**ACTION ITEM**
Apart from the pictures, every entry below must be given again exactly.

**MATERIALS PROVIDED**
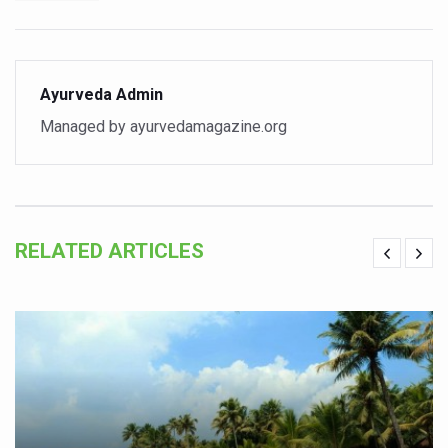
Vitiligo:Understanding, Healing, and Reclaiming Confide
Hormonal Imbalance, Fertility Issues affecting women in
Ayurveda Admin
Physical activities, good sleep likely to lower dementia ri
Managed by ayurvedamagazine.org
GANDHI AND HIS EXPERIMENTS WITH FOOD AND DIET
Ayurveda aligns with World Health Day Theme
Yoga Mahotsav–2026 Global Awakening Towards Holisti
Rising temperature likely to affect key aspects of chil
RELATED ARTICLES
Have whole grains, keep diabetes, obesity at bay
Fitness Study: Only One in Three School children up to th
Un-Hunch Your Day: Desk-Friendly Yoga
Government Boosts Medicinal Plant Development, Conse
Ayush marks World Tuberculosis Day with collaborative cl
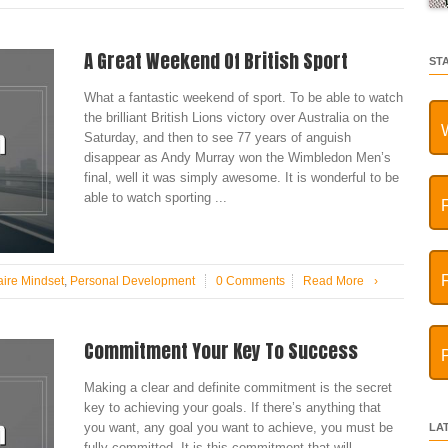
A Great Weekend Of British Sport
ST
What a fantastic weekend of sport. To be able to watch
the brilliant British Lions victory over Australia on the
Saturday, and then to see 77 years of anguish
disappear as Andy Murray won the Wimbledon Men’s
final, well it was simply awesome. It is wonderful to be
able to watch sporting ...
aire Mindset
,
Personal Development
0 Comments
Read More
›
Commitment Your Key To Success
Making a clear and definite commitment is the secret
key to achieving your goals. If there’s anything that
you want, any goal you want to achieve, you must be
LA
fully committed. It is this commitment that will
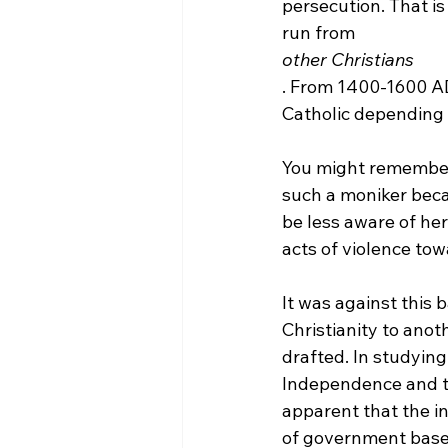
persecution. That is
run from 
other Christians
. From 1400-1600 AD
Catholic depending o
You might remember
such a moniker becau
be less aware of her
acts of violence tow
It was against this 
Christianity to ano
drafted. In studying
Independence and the
apparent that the in
of government based 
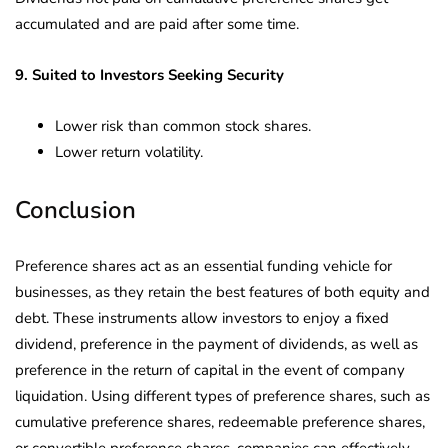
accumulated and are paid after some time.
9. Suited to Investors Seeking Security
Lower risk than common stock shares.
Lower return volatility.
Conclusion
Preference shares act as an essential funding vehicle for
businesses, as they retain the best features of both equity and
debt. These instruments allow investors to enjoy a fixed
dividend, preference in the payment of dividends, as well as
preference in the return of capital in the event of company
liquidation. Using different types of preference shares, such as
cumulative preference shares, redeemable preference shares,
or convertible preference shares, companies can effectively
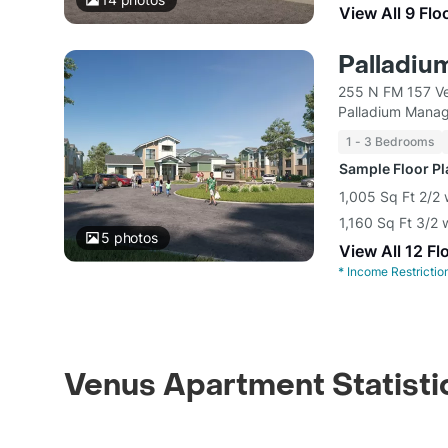
View All 9 Flo
Palladiu
255 N FM 157 V
Palladium Mana
1 - 3 Bedrooms
Sample Floor P
1,005 Sq Ft 2/2 
1,160 Sq Ft 3/2 
5
photos
View All 12 Fl
*
Income Restrictio
Venus Apartment Statisti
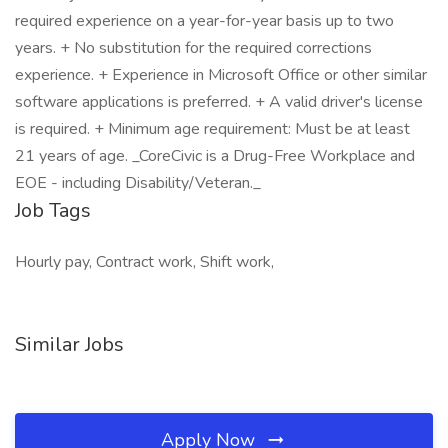
required experience on a year-for-year basis up to two
years. + No substitution for the required corrections
experience. + Experience in Microsoft Office or other similar
software applications is preferred. + A valid driver's license
is required. + Minimum age requirement: Must be at least
21 years of age. _CoreCivic is a Drug-Free Workplace and
EOE - including Disability/Veteran._
Job Tags
Hourly pay, Contract work, Shift work,
Similar Jobs
Apply Now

**EXERCISE RESULT**
Vitiligo:Understanding, Healing, and Reclaiming Confide
Hormonal Imbalance, Fertility Issues affecting women in
Ayurveda Admin
Physical activities, good sleep likely to lower dementia ri
Managed by ayurvedamagazine.org
GANDHI AND HIS EXPERIMENTS WITH FOOD AND DIET
Ayurveda aligns with World Health Day Theme
Yoga Mahotsav–2026 Global Awakening Towards Holisti
Rising temperature likely to affect key aspects of chil
RELATED ARTICLES
Have whole grains, keep diabetes, obesity at bay
Fitness Study: Only One in Three School children up to th
Un-Hunch Your Day: Desk-Friendly Yoga
Government Boosts Medicinal Plant Development, Conse
Ayush marks World Tuberculosis Day with collaborative cl
A Great Weekend Of British Sport
ST
What a fantastic weekend of sport. To be able to watch
the brilliant British Lions victory over Australia on the
Saturday, and then to see 77 years of anguish
disappear as Andy Murray won the Wimbledon Men’s
final, well it was simply awesome. It is wonderful to be
able to watch sporting ...
aire Mindset
,
Personal Development
0 Comments
Read More
›
Commitment Your Key To Success
Making a clear and definite commitment is the secret
key to achieving your goals. If there’s anything that
you want, any goal you want to achieve, you must be
LA
fully committed. It is this commitment that will
persecution. That is
run from 
other Christians
. From 1400-1600 AD
Catholic depending o
You might remember
such a moniker becau
be less aware of her
acts of violence tow
It was against this 
Christianity to ano
drafted. In studying
Independence and the
apparent that the in
of government based 
accumulated and are paid after some time.
9. Suited to Investors Seeking Security
Lower risk than common stock shares.
Lower return volatility.
Conclusion
Preference shares act as an essential funding vehicle for
businesses, as they retain the best features of both equity and
debt. These instruments allow investors to enjoy a fixed
dividend, preference in the payment of dividends, as well as
preference in the return of capital in the event of company
liquidation. Using different types of preference shares, such as
cumulative preference shares, redeemable preference shares,
or convertible preference shares, companies can effectively
View All 9 Flo
Palladiu
255 N FM 157 V
Palladium Mana
1 - 3 Bedrooms
Sample Floor P
1,005 Sq Ft 2/2 
1,160 Sq Ft 3/2 
5
photos
View All 12 Fl
*
Income Restrictio
Venus Apartment Statisti
required experience on a year-for-year basis up to two
years. + No substitution for the required corrections
experience. + Experience in Microsoft Office or other similar
software applications is preferred. + A valid driver's license
is required. + Minimum age requirement: Must be at least
21 years of age. _CoreCivic is a Drug-Free Workplace and
EOE - including Disability/Veteran._
Job Tags
Hourly pay, Contract work, Shift work,
Similar Jobs
Apply Now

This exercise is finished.